What the exercise asks → Leaving out the pictures, output each record exactly as it stands.

^^^^^^^^

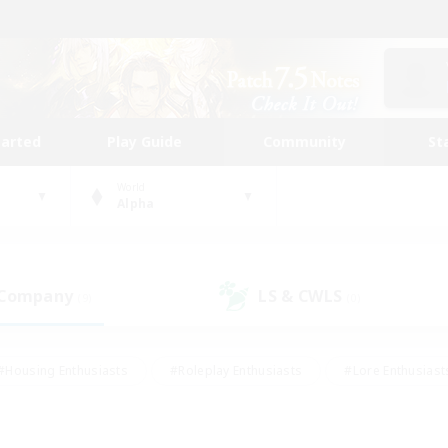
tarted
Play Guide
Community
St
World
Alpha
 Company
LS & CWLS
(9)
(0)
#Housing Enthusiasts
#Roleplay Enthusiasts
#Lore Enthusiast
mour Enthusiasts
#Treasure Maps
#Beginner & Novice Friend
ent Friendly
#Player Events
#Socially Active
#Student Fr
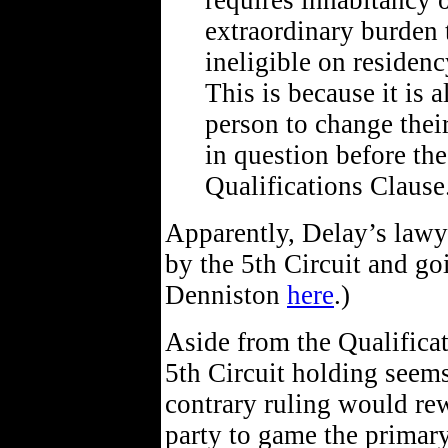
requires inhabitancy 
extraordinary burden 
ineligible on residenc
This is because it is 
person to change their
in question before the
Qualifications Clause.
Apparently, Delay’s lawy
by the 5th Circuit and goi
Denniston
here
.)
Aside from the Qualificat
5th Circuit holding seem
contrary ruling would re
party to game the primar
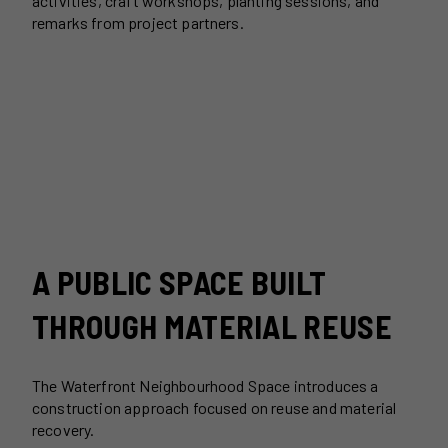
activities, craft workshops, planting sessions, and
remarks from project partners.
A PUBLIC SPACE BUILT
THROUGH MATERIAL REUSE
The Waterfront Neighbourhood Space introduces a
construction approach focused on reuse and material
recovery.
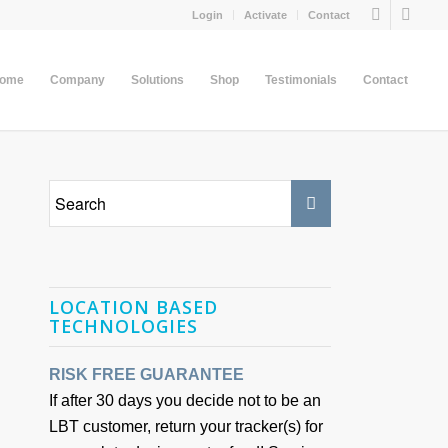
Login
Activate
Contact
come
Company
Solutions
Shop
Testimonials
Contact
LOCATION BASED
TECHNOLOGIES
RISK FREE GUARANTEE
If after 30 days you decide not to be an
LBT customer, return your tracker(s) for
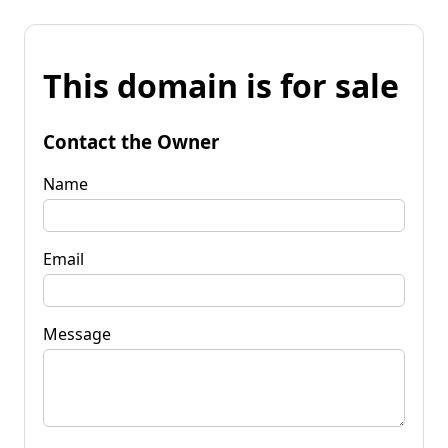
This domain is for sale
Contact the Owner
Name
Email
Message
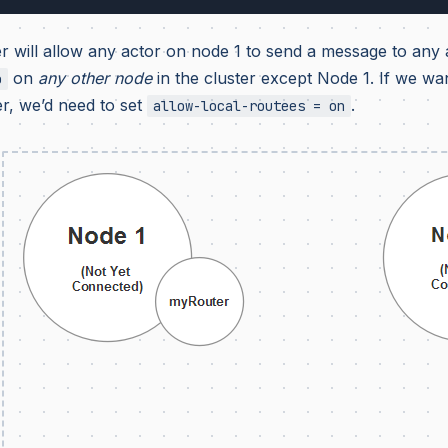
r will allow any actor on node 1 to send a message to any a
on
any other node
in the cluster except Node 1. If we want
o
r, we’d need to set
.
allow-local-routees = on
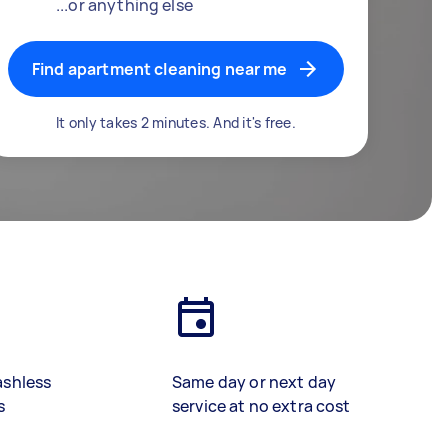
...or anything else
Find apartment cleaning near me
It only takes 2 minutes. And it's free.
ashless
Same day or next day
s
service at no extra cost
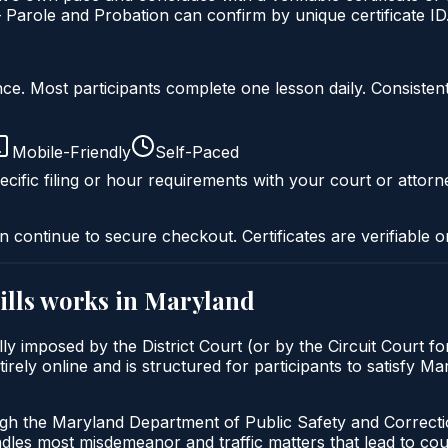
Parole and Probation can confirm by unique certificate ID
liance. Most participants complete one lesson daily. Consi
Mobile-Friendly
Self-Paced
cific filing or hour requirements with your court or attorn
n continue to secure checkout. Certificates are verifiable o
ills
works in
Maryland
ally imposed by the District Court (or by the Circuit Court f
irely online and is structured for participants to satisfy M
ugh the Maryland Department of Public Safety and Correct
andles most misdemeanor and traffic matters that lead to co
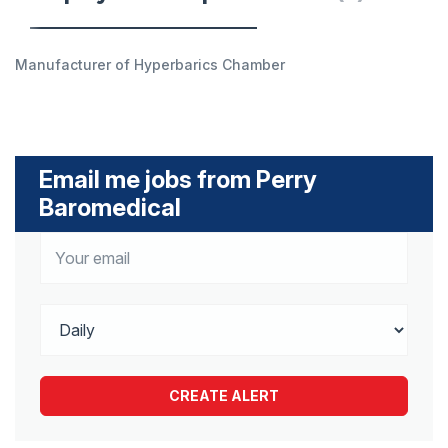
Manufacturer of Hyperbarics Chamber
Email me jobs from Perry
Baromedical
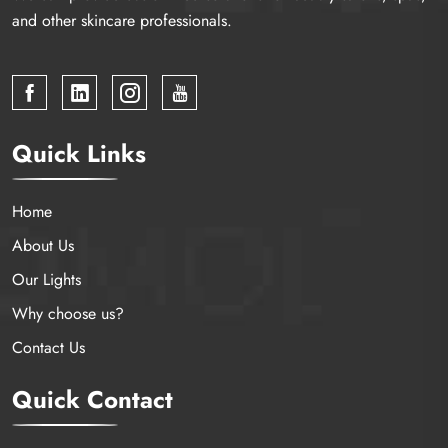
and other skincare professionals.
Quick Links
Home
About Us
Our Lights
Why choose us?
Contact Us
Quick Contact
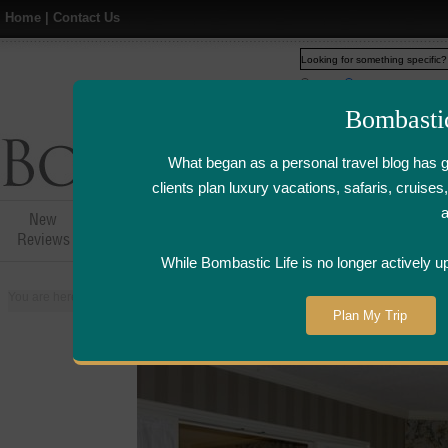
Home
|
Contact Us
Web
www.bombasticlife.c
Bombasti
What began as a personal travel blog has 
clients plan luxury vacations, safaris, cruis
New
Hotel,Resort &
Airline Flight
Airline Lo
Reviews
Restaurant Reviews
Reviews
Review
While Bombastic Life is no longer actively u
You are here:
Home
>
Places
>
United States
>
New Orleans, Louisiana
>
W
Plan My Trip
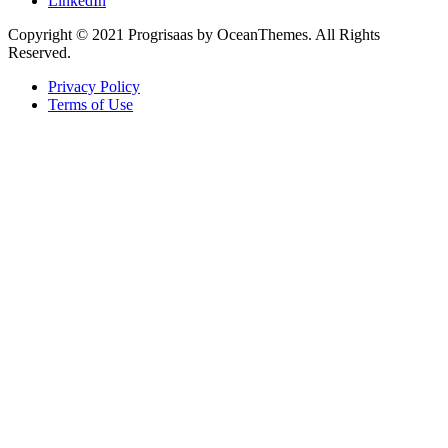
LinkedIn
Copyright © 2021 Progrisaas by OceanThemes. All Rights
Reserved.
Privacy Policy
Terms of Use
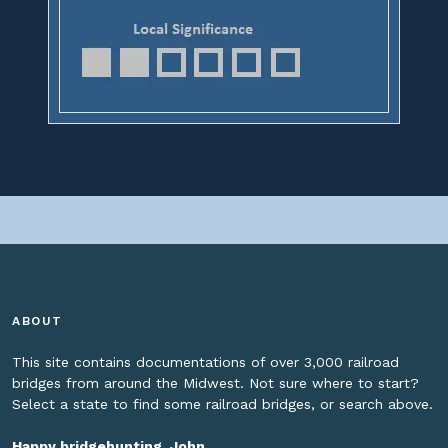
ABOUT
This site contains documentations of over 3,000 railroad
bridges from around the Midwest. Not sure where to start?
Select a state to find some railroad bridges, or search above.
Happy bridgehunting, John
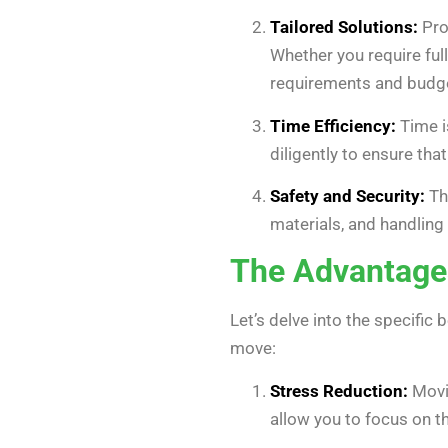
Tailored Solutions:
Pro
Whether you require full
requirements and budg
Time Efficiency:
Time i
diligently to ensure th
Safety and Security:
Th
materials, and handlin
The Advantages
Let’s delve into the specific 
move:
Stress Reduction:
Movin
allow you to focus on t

^^^^^^^^

Answer box →
tarted
Play Guide
Community
St
World
Alpha
 Company
LS & CWLS
(9)
(0)
#Housing Enthusiasts
#Roleplay Enthusiasts
#Lore Enthusiast
mour Enthusiasts
#Treasure Maps
#Beginner & Novice Friend
ent Friendly
#Player Events
#Socially Active
#Student Fr
requires inhabitancy 
extraordinary burden 
ineligible on residenc
This is because it is 
person to change their
in question before the
Qualifications Clause.
Apparently, Delay’s lawy
by the 5th Circuit and goi
Denniston
here
.)
Aside from the Qualificat
5th Circuit holding seem
contrary ruling would re
party to game the primar
activities, craft workshops, planting sessions, and
remarks from project partners.
A PUBLIC SPACE BUILT
THROUGH MATERIAL REUSE
The Waterfront Neighbourhood Space introduces a
construction approach focused on reuse and material
recovery.
Login
Activate
Contact
come
Company
Solutions
Shop
Testimonials
Contact
LOCATION BASED
TECHNOLOGIES
RISK FREE GUARANTEE
If after 30 days you decide not to be an
LBT customer, return your tracker(s) for
This domain is for sale
Contact the Owner
Name
Email
Message
r will allow any actor on node 1 to send a message to any a
on
any other node
in the cluster except Node 1. If we want
o
r, we’d need to set
.
allow-local-routees = on
...or anything else
Find apartment cleaning near me
It only takes 2 minutes. And it's free.
ashless
Same day or next day
s
service at no extra cost
Parole and Probation can confirm by unique certificate ID
liance. Most participants complete one lesson daily. Consi
Mobile-Friendly
Self-Paced
cific filing or hour requirements with your court or attorn
n continue to secure checkout. Certificates are verifiable o
ills
works in
Maryland
ally imposed by the District Court (or by the Circuit Court f
irely online and is structured for participants to satisfy M
ugh the Maryland Department of Public Safety and Correct
andles most misdemeanor and traffic matters that lead to co
Manufacturer of Hyperbarics Chamber
Email me jobs from Perry
Baromedical
and other skincare professionals.
Quick Links
Home
About Us
Our Lights
Why choose us?
Contact Us
Quick Contact
Home
|
Contact Us
Web
www.bombasticlife.c
Bombasti
What began as a personal travel blog has 
clients plan luxury vacations, safaris, cruis
New
Hotel,Resort &
Airline Flight
Airline Lo
Reviews
Restaurant Reviews
Reviews
Review
While Bombastic Life is no longer actively u
You are here:
Home
>
Places
>
United States
>
New Orleans, Louisiana
>
W
Plan My Trip
LinkedIn
Copyright © 2021 Progrisaas by OceanThemes. All Rights
Reserved.
Privacy Policy
Terms of Use
ABOUT
This site contains documentations of over 3,000 railroad
bridges from around the Midwest. Not sure where to start?
Select a state to find some railroad bridges, or search above.
Happy bridgehunting, John
Tailored Solutions:
Pro
Whether you require full
requirements and budg
Time Efficiency:
Time i
diligently to ensure th
Safety and Security:
Th
materials, and handlin
The Advantages
Let’s delve into the specific 
move:
Stress Reduction:
Movin
allow you to focus on t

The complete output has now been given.